Yesterday I posted my gut reaction to Yellen’s admission for the Fed on overestimation of inflation and the fear involved in it. Since writing that post, her speech has been drifting through my thoughts and I realized that I had overlooked some important points.

I can’t say that I have any clue what of the experience is to be a central banker, let alone the chief central banker of the Federal Reserve. Being a mere mortal has its limitations, and I am sure that these limitations are felt profoundly on a daily basis in that regard.

As an authentication engineer for a fortune 100 firm, however, I am no stranger to doing my job under the pressure of high stakes risk from engineering project to engineering project. One directory, god-like credentials, and one wrong setting can spoil the broth and cause the whole thing to go down in various degrees of broken, some recoverable and some not so much.

Yet with the degree of risk involved in this job, with appropriate preparation, it is manageable and so are my feelings toward it. Having experience helps a lot. But even with that, some projects seem to inspire a greater amount of anxiety than others. Over the years I’ve had to train myself to ignore the anxiety I feel even after a given project has been through testing and plan B has been tested and readied because it’s got to get done and there isn’t anyone else (plus the paycheck continuation plan is quite an incentive). The stress at that point just doesn’t matter. What does matter is whether I did the best job I could do and every command and mouse click is documented.

With this in mind, as I was thinking about the reasoning behind the conservative bent in monetary policy at the Fed, I was trying to rationalize the fear, wondering what there is to be afraid of in a general way and, if the emphasis on the target being symmetrical is in any way valid, why is persistent below target inflation not a greater fear simply for the consequences.

I’ll start with this by taking a look at the mandate. It is contained in one sentence separated by a modifier, with the first part below.

“ [The Federal Reserve] shall manage monetary and credit aggregates commensurate with the economy’s long run ability to increase production, …”

The way I read this is: We’re going to print ‘em up and our enterprising citizens both young and old will borrow them and go build productive means with them, and produce things that people want until we can’t anymore.

Then the second part of the mandate comes along and adds modifiers because, if left alone, doing just the first part would eventually get out of hand; and while the mandate is intended to provide the means for productive capitalism, we also need some sense of stability:

“… so as to promote effectively the goals of maximum employment, stable prices, and moderate long-term interest rates.”

This is quite different than the oft selective interpretation of the mandate we’ve heard. But a standard rule of construction is to interpret a clause of a section of a document (in this case just one complete sentence) as to provide contextual meaning to the whole – and this did come from the Full Employment and Balanced Growth Act not the Keep Inflation Under Control At All Costs Act.

So which mandate effects has the Fed been delivering according to their own confessions, those from the Full Employment and Balanced Growth Act or the imaginary Keep Inflation Under Control At All Costs Act?
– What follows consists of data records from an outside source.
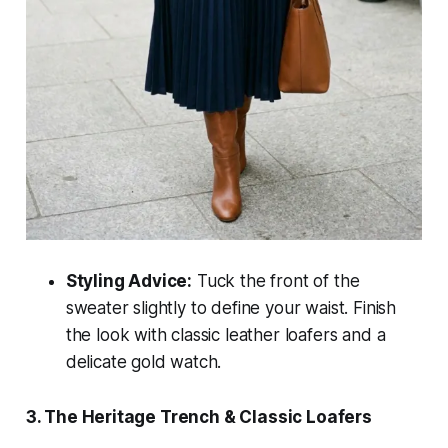
Styling Advice:
Tuck the front of the
sweater slightly to define your waist. Finish
the look with classic leather loafers and a
delicate gold watch.
3. The Heritage Trench & Classic Loafers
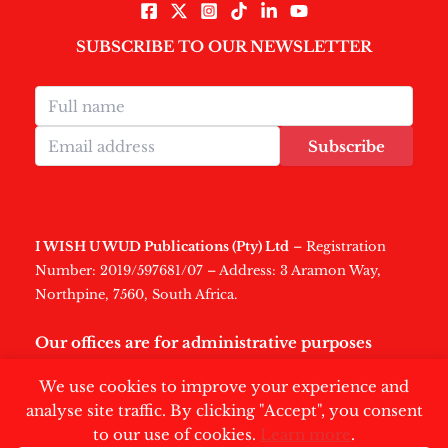
SUBSCRIBE TO OUR NEWSLETTER
Subscribe
I WISH U WUD Publications (Pty) Ltd
– Registration
Number: 2019/597681/07 – Address: 3 Aramon Way,
Northpine, 7560, South Africa.
Our offices are for administrative purposes
only
.
We use cookies to improve your experience and
analyse site traffic. By clicking "Accept", you consent
to our use of cookies.
Learn more
.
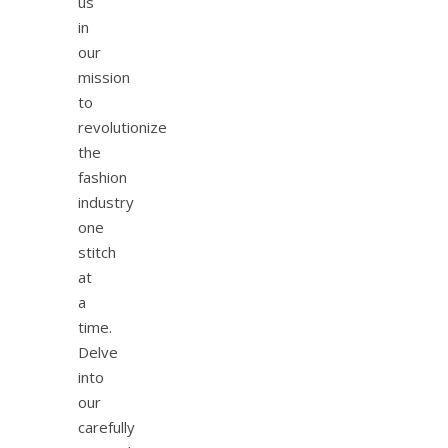
us
in
our
mission
to
revolutionize
the
fashion
industry
one
stitch
at
a
time.
Delve
into
our
carefully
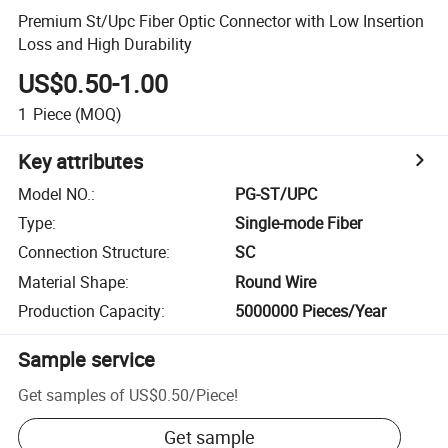
Premium St/Upc Fiber Optic Connector with Low Insertion
Loss and High Durability
US$0.50-1.00
1
Piece
(MOQ)
Key attributes
Model NO.
:
PG-ST/UPC
Type
:
Single-mode Fiber
Connection Structure
:
SC
Material Shape
:
Round Wire
Production Capacity
:
5000000 Pieces/Year
Sample service
Get samples of
US$0.50
/
Piece
!
Get sample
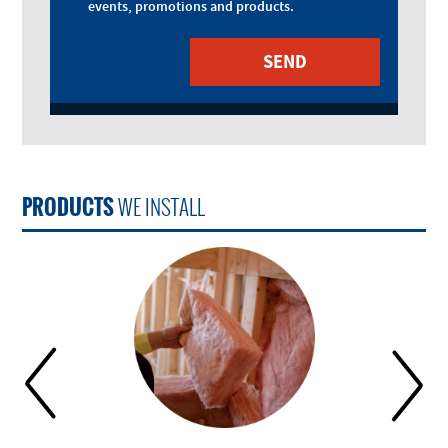
events, promotions and products.
PRODUCTS
WE INSTALL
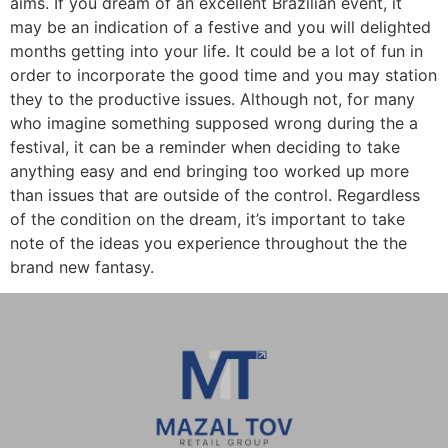
aims. If you dream of an excellent Brazilian event, it
may be an indication of a festive and you will delighted
months getting into your life. It could be a lot of fun in
order to incorporate the good time and you may station
they to the productive issues. Although not, for many
who imagine something supposed wrong during the a
festival, it can be a reminder when deciding to take
anything easy and end bringing too worked up more
than issues that are outside of the control. Regardless
of the condition on the dream, it’s important to take
note of the ideas you experience throughout the the
brand new fantasy.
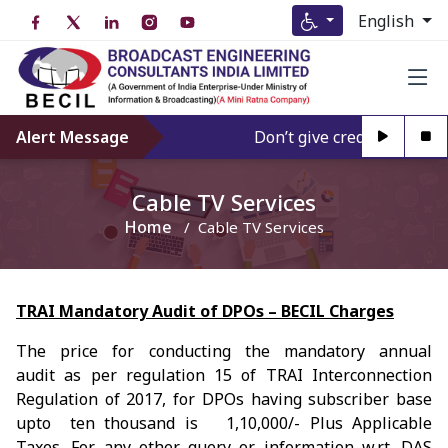
English
Alert Message
Don’t give credence to Any
Cable TV Services
Home
Cable TV Services
TRAI Mandatory Audit of DPOs – BECIL Charges
The price for conducting the mandatory annual
audit as per regulation 15 of TRAI Interconnection
Regulation of 2017, for DPOs having subscriber base
upto ten thousand is ₹ 1,10,000/- Plus Applicable
Taxes. For any other query or information w.r.t. DAS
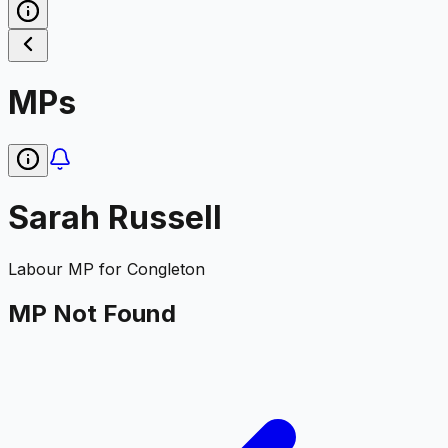
MPs
Sarah Russell
Labour
MP for
Congleton
MP Not Found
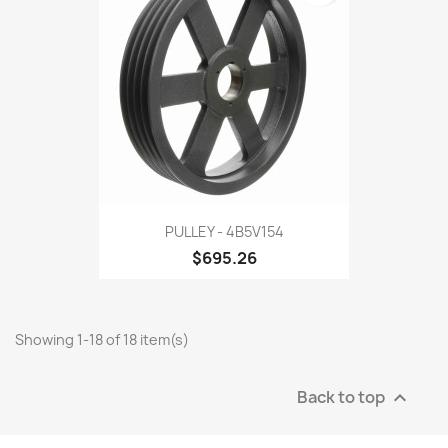
PULLEY - 4B5V154
$695.26
Showing 1-18 of 18 item(s)
Back to top

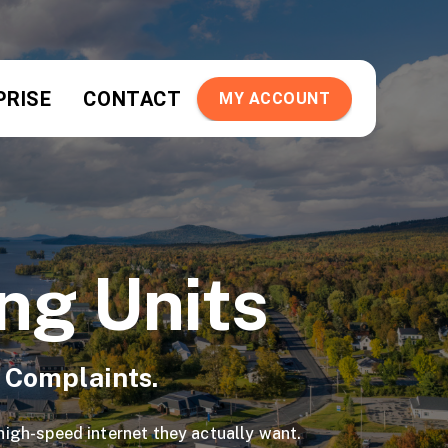
PRISE
CONTACT
MY ACCOUNT
ing Units
t Complaints.
 high-speed internet they actually want.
It’s easy for me to say. Really. I am sure it’s much harder to do for reasons of which I am unaware.  But the one thing that I do understand is the general concept of the rule of law and a legislated mandate in front of me that, as written, doesn’t provide a whole lot of room for inflation level obsession as if it were written for and by those with a more practical utilitarian bent.

This mandate isn’t about inflation. It’s about practical utilization of a public resource for the public good of having available ample means of survival in a somewhat stable atmosphere. Doing too little to foster the first part of the mandate is where the huge opportunity cost lies, and slaving to a Fed constructed 2% inflation ceiling as to sacrifice both employment and stability is simply not in the legislative language, or what would I call the Fedster job description, at all.

People like Esther George may not agree with the law, but I don’t believe she was in congress when it was debated and passed. Disagreement with the law, however, does not provide the latitude to disregard both the letter and spirit of it. The threat of too high too fast as a remedy for some perception of too low for too long simply has no legal basis, and I’d say that if that’s what the Fed intends, then the law needs some really humongous teeth in order to instill some more appropriate fear.

As a side note, in Bloomberg today there was an article about the impact of the economic crisis in Venezuela on some of its citizens that outlines dramatic weight loss from employment, food and cash shortages since the crisis began. I read it and seemed vaguely familiar. I won’t rehash the details of how it is familiar here, but I wondered where Bloomberg was for unemployed Americans during the Great Recession.